━━ MATERIAL PROVIDED ━━

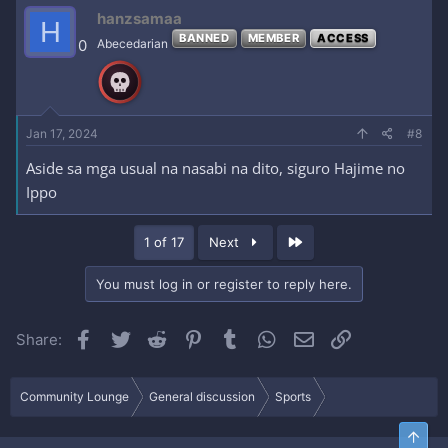
hanzsamaa
H
BANNED
MEMBER
ACCESS
0
Abecedarian
Jan 17, 2024
#8
Aside sa mga usual na nasabi na dito, siguro Hajime no
Ippo
Last
1 of 17
Next
You must log in or register to reply here.
Facebook
Twitter
Reddit
Pinterest
Tumblr
WhatsApp
Email
Link
Share:
Community Lounge
General discussion
Sports
Top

━━━

▶ _TRY IT_
Give the entries above again in full and exactly, but not the pictures.

▶ _RESPONSE_
hanzsamaa
H
BANNED
MEMBER
ACCESS
0
Abecedarian
Jan 17, 2024
#8
Aside sa mga usual na nasabi na dito, siguro Hajime no
Ippo
Last
1 of 17
Next
You must log in or register to reply here.
Facebook
Twitter
Reddit
Pinterest
Tumblr
WhatsApp
Email
Link
Share:
Community Lounge
General discussion
Sports
Top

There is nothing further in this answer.